6. Les articles 8 et 9 de la directive 83-189 imposent aux États membres, d'une part, de communiquer à la Commission les projets de règles techniques relevant de son champ d'application et, d'autre part, de reporter de plusieurs mois l'adoption de ces projets afin de donner à la Commission la possibilité de vérifier s'ils sont compatibles avec le droit communautaire ou de proposer ou arrêter une directive sur la question.

7. Il ressort des douzième et quatorzième considérants de la directive 94-10, d'une part, que la mise en œuvre de la directive 83-189 a fait apparaître la nécessité de clarifier la notion de règle technique de facto, notamment en ce qui concerne les dispositions par lesquelles l'autorité publique se réfère à des spécifications techniques ou d'autres exigences ou incite à leur observation, et, d'autre part, que l'expérience du fonctionnement de la directive 83-189 a également fait apparaître l'opportunité de clarifier ou de préciser certaines définitions, règles de procédure ou obligations des États membres au titre de ladite directive.

8. Ainsi, l'article 1er, points 2 et 3, de la directive 83-189, telle que modifiée par la directive 94-10, comporte les nouvelles définitions suivantes:

"2) 'spécification technique: une spécification qui figure dans un document définissant les caractéristiques requises d'un produit, telles que les niveaux de qualité ou de propriété d'emploi, la sécurité, les dimensions, y compris les prescriptions applicables au produit en ce qui concerne la dénomination de vente, la terminologie, les symboles, les essais et méthodes d'essai, l'emballage, le marquage et l'étiquetage, ainsi que les procédures d'évaluation de la conformité.

[...]

3) 'autre exigence: une exigence, autre qu'une spécification technique, imposée à l'égard d'un produit pour des motifs de protection, notamment des consommateurs ou de l'environnement, et visant son cycle de vie après mise sur le marché, telle que ses conditions d'utilisation, de recyclage, de réemploi ou d'élimination lorsque ces conditions peuvent influencer de manière significative la composition ou la nature du produit ou sa commercialisation."

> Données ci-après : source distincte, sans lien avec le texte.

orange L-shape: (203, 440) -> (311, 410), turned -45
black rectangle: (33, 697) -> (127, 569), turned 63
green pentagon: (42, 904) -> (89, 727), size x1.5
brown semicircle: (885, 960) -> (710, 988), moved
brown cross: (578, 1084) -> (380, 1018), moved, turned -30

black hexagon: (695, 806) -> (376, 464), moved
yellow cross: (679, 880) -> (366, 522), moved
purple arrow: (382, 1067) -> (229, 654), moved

9. Selon l'article 1er, point 9, de la directive 83-189, telle que modifiée par la directive 94-10, on entend par "règle technique", au sens de cette directive, "une spécification technique ou autre exigence, y compris les dispositions administratives qui s'y appliquent, dont l'observation est obligatoire, de jure ou de facto, pour la commercialisation ou l'utilisation dans un État membre ou dans une partie importante de cet État, de même que, sous réserve de celles visées à l'article 10, les dispositions législatives, réglementaires et administratives des États membres visant l'interdiction de fabrication, d'importation, de commercialisation ou d'utilisation d'un produit".

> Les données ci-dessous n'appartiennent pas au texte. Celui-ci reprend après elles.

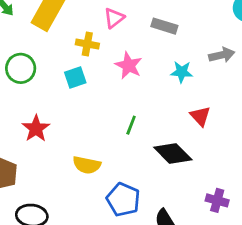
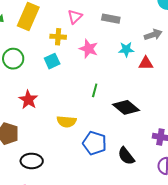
red triangle: (200, 116) -> (146, 63), moved, turned -42

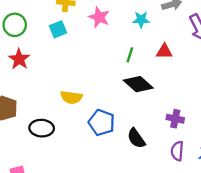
red triangle: (146, 63) -> (164, 51), moved
green line: (95, 90) -> (130, 55), moved
red star: (28, 100) -> (19, 59), moved
black ellipse: (32, 161) -> (42, 128), moved

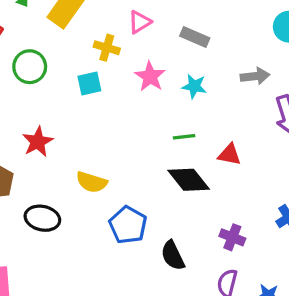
cyan star: (141, 20) -> (194, 86), moved
red triangle: (164, 51) -> (229, 155), moved
green line: (130, 55) -> (184, 137), turned 56
red star: (19, 59) -> (38, 142), moved

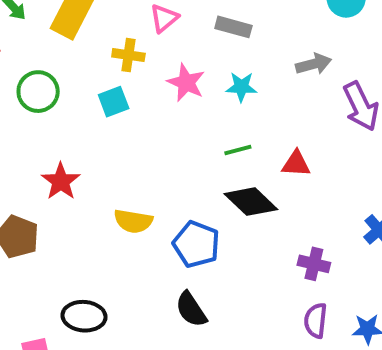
black ellipse: (42, 218) -> (84, 316), moved
blue pentagon: (128, 225) -> (196, 244), moved
black semicircle: (173, 255) -> (191, 309), moved

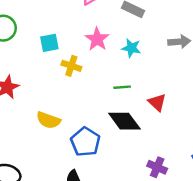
yellow cross: (128, 55) -> (71, 66), moved
red triangle: (296, 164) -> (157, 102), turned 30

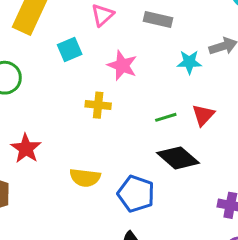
cyan square: (49, 43) -> (70, 49), moved
cyan star: (131, 48) -> (189, 62), moved
red triangle: (157, 102) -> (203, 115), moved, turned 42

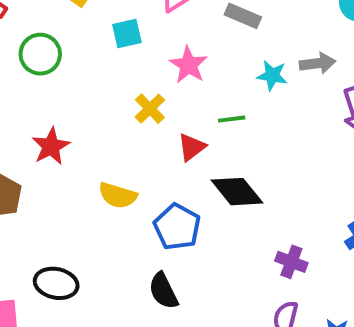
yellow cross: (98, 105) -> (150, 109), turned 30
red triangle: (203, 115) -> (192, 147), moved
green line: (166, 117) -> (232, 119), moved

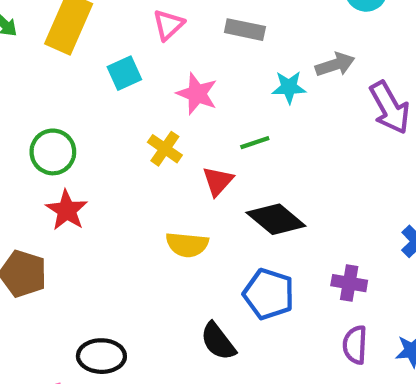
green circle: (40, 54) -> (53, 152), moved
yellow semicircle: (118, 195) -> (187, 245), moved
blue pentagon: (177, 227) -> (269, 294), moved

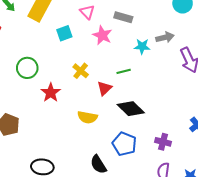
pink triangle: (168, 25) -> (87, 12), turned -35
pink star: (197, 94) -> (102, 35), moved
red star: (67, 210) -> (51, 93), moved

10. Aux termes de l'article 2 de la directive 94-10, les États membres devaient mettre en vigueur les dispositions réglementaires et administratives nécessaires pour se conformer à cette directive au plus tard le 1er juillet 1995.

Le droit national

11. La Wegenverkeerswet 1994 (loi relative à la circulation routière) constitue le fondement de la réglementation néerlandaise en matière de circulation routière. Elle institue un organisme public, le Dienst Wegverkeer (office de la circulation routière), qui est chargé de délivrer les certificats d'immatriculation pour les véhicules automobiles aux Pays-Bas.

12. Ces certificats comportent trois parties. La partie I contient les données techniques détaillées du véhicule ainsi qu'une rubrique, intitulée "Particularités", qui mentionne la date de la première admission à la circulation du véhicule.

13. Les règles relatives à la détermination de cette date sont édictées par la Regeling houdende vaststelling van regels omtrent de wijze waarop de datum van eerste toelating tot de openbare weg op het kentekenbewijs, dan wel het registratiebewijs van een voertuig wordt bepaald (règlement relatif aux modes de fixation de la date de la première admission sur le certificat d'immatriculation d'un véhicule, ci-après le "règlement"). Ce règlement a été adopté par le ministre des Transports et des Travaux publics le 9 décembre 1994. Il est entré en vigueur le 1er janvier 1995.

14. En vue de déterminer la date de la première admission à la circulation d'un véhicule, le règlement envisage essentiellement trois hypothèses.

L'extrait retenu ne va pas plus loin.